■ Your objective:
Would you please return every line from the listing that contains the word "יהיו"?

■ Records for this task:
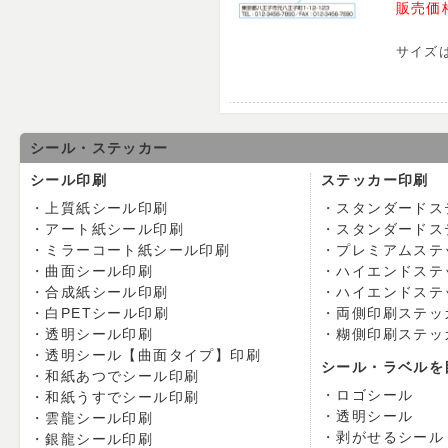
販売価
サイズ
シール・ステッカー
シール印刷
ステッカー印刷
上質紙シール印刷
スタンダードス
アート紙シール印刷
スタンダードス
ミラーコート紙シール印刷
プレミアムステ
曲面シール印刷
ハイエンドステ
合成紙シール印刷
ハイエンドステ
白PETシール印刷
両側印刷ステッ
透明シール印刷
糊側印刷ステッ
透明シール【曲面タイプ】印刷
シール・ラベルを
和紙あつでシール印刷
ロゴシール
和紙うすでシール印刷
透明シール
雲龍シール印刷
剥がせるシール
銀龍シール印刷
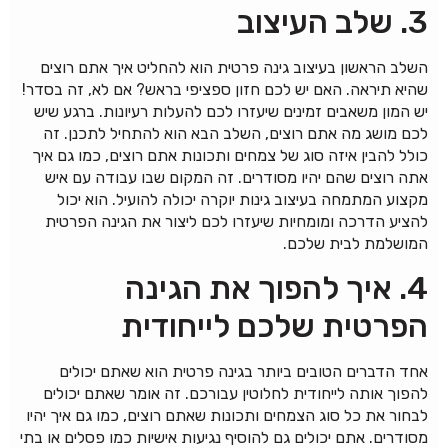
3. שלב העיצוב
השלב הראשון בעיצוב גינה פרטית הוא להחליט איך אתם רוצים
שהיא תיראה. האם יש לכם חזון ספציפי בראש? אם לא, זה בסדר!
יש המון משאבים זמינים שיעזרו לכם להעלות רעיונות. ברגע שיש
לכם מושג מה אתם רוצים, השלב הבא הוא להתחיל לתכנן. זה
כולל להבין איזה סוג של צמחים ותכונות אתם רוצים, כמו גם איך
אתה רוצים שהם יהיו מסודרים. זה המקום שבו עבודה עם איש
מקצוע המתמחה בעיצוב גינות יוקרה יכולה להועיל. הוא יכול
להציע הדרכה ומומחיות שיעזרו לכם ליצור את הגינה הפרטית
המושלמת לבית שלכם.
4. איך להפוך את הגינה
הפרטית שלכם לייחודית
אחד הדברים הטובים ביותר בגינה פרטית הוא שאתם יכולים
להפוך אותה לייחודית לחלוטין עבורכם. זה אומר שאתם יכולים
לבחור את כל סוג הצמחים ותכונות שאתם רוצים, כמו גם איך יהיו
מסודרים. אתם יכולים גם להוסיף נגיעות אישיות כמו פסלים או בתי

==

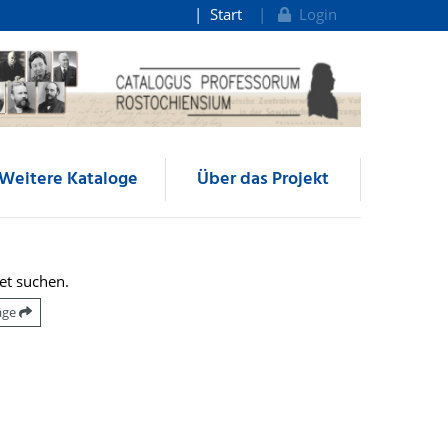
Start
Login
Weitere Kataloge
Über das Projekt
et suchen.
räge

==

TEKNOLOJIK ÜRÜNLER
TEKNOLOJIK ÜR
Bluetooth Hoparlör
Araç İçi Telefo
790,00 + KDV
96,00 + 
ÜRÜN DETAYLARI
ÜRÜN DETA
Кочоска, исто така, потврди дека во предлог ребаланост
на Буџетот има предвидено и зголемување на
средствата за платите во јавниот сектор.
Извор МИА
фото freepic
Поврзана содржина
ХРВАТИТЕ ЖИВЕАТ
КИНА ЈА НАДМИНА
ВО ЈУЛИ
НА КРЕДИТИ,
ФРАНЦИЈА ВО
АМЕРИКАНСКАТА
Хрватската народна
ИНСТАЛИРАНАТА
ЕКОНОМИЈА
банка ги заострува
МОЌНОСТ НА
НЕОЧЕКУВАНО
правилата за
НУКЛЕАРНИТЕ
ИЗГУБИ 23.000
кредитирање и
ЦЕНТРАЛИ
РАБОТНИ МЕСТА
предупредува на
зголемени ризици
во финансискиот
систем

■ Problem solution:
אתה רוצים שהם יהיו מסודרים. זה המקום שבו עבודה עם איש
לבחור את כל סוג הצמחים ותכונות שאתם רוצים, כמו גם איך יהיו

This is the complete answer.